I lost my shoes and bra and was beyond mapquesting
i am so fucked up that i think i'm playing snood in my head.
well..are you winning?
so evidently yelling "gay" everytime your bf tells you how he feels is cause for breakup. news to me
She said, "I don't really go out much, but my husband recently cheated on me" and I don't remember anything after that.
I woke up in bed alone w 2 bite marks on my boob... Salt and pepper shakers In my purse along w a bottle of steak sauce.... The drunkasauraus has struck again
alright. I just need to set some ground rules, no lighting me on fire, and no broken bones. fair?
If the Cards come back I will fly to St Louis and shit in a very public place.
I went home with a guy last night because he showed me some magic tricks and kept shouting "THEY'RE ILLUSIONS MICHAEL!"

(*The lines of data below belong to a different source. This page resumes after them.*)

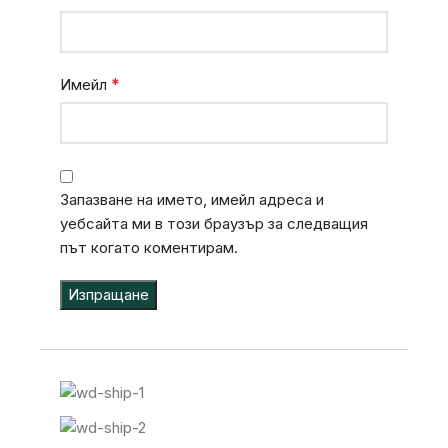
*
Имейл
Запазване на името, имейл адреса и
уебсайта ми в този браузър за следващия
път когато коментирам.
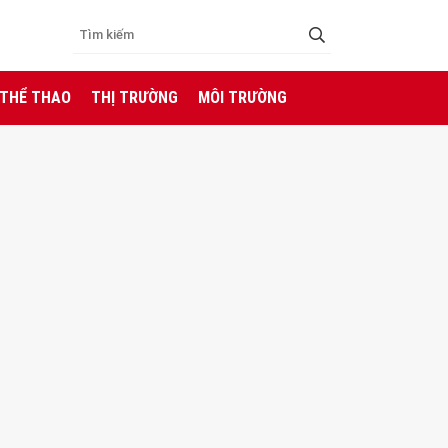
 THỂ THAO
THỊ TRƯỜNG
MÔI TRƯỜNG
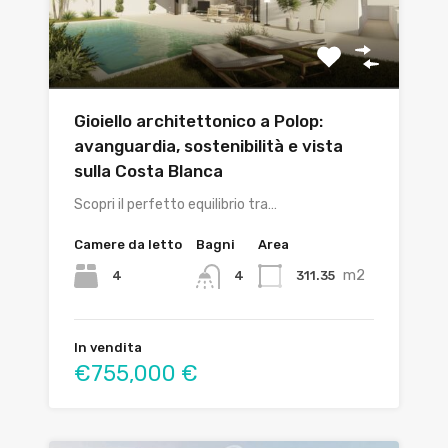
Gioiello architettonico a Polop:
avanguardia, sostenibilità e vista
sulla Costa Blanca
Scopri il perfetto equilibrio tra…
Camere da letto
Bagni
Area
m2
4
311.35
4
In vendita
€755,000 €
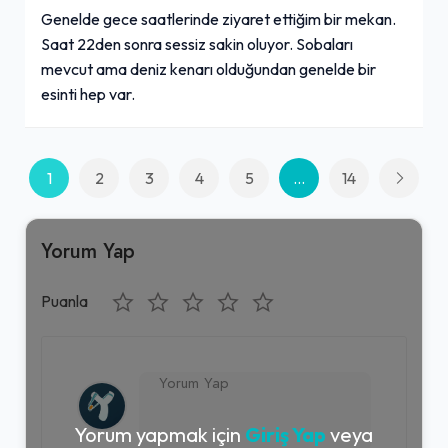
Genelde gece saatlerinde ziyaret ettiğim bir mekan.
Saat 22den sonra sessiz sakin oluyor. Sobaları
mevcut ama deniz kenarı olduğundan genelde bir
esinti hep var.
1
2
3
4
5
...
14
Yorum Yap
Puanla
Yorum yapmak için
Giriş Yap
veya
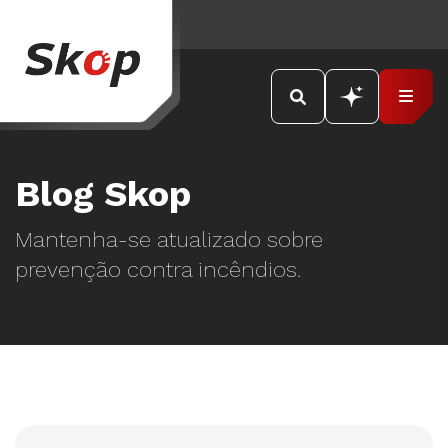
Blog Skop
Mantenha-se atualizado sobre
prevenção contra incêndios.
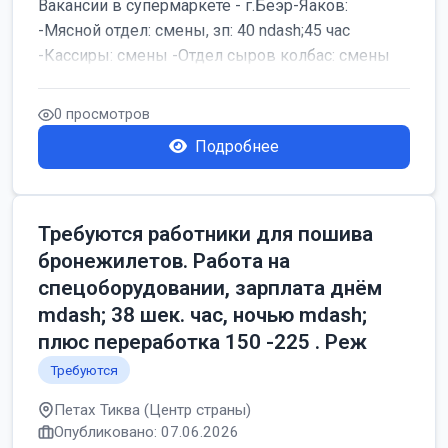
Вакансии в супермаркете - г.Беэр-Яаков:
-Мясной отдел: смены, зп: 40 ndash;45 час
-Кассиры: смены -Отдел сыров колбас: смены
0 просмотров
Подробнее
Требуются работники для пошива
бронежилетов. Работа на
спецоборудовании, зарплата днём
mdash; 38 шек. час, ночью mdash;
плюс переработка 150 -225 . Реж
Требуются
Петах Тиква (Центр страны)
Опубликовано: 07.06.2026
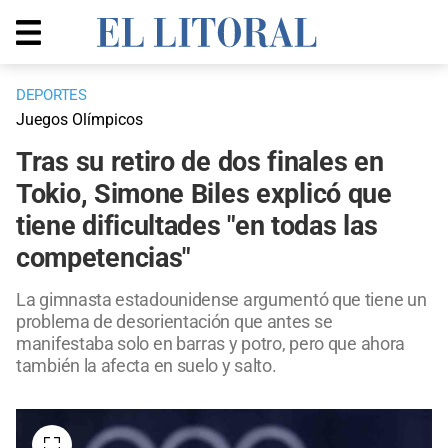
DEPORTES
Juegos Olímpicos
Tras su retiro de dos finales en
Tokio, Simone Biles explicó que
tiene dificultades "en todas las
competencias"
La gimnasta estadounidense argumentó que tiene un
problema de desorientación que antes se
manifestaba solo en barras y potro, pero que ahora
también la afecta en suelo y salto.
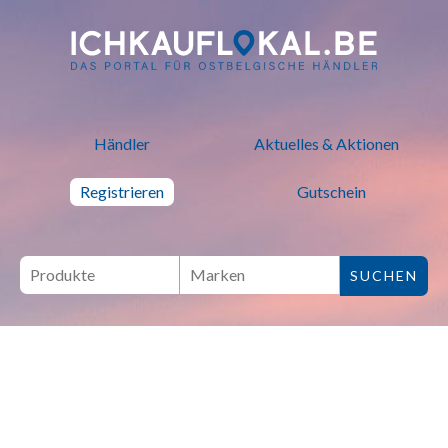
ich kauf lokal - Bei lokalen H
Händler
Aktuelles & Aktionen
Registrieren
Gutschein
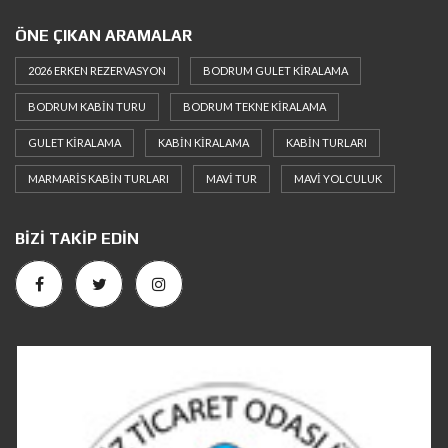
ÖNE ÇIKAN ARAMALAR
2026 ERKEN REZERVASYON
BODRUM GULET KIRALAMA
BODRUM KABIN TURU
BODRUM TEKNE KIRALAMA
GULET KIRALAMA
KABIN KIRALAMA
KABIN TURLARI
MARMARIS KABIN TURLARI
MAVI TUR
MAVI YOLCULUK
BIZI TAKIP EDIN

Dave called me blind fucking drunk thinking he was going to die from drinking with drake bell(wtf?) saying "it's all that drake motherfucker's fault" and later proceeded to tell me "you are my twitter"
We just don't discuss our relationships. It's pretty much like we're single no matter what to each other. And I'm okay with that. ¯\\(ツ)/¯
This is the third time this year I've whored myself for a Netflix login. If this guy changes his password, I'm gonna fucking give up.
Or maybe pay for Netflix?
I'm not that desperate yet.
my extended weekend of being as irresponsible as possible started with blowing the bartender in the bar bathroom. off to a good start.
Completely unrelated and mildly related, a guy I hooked up with last year in a threeway died, his obit photo was his Grindr photo
im mourning your vaginas lack of frictional upkeep
I Never thought my late 30s would end up with me getting eaten out on a desk in the managers office of a lululemon, but I guess being a franchise owner has its perks!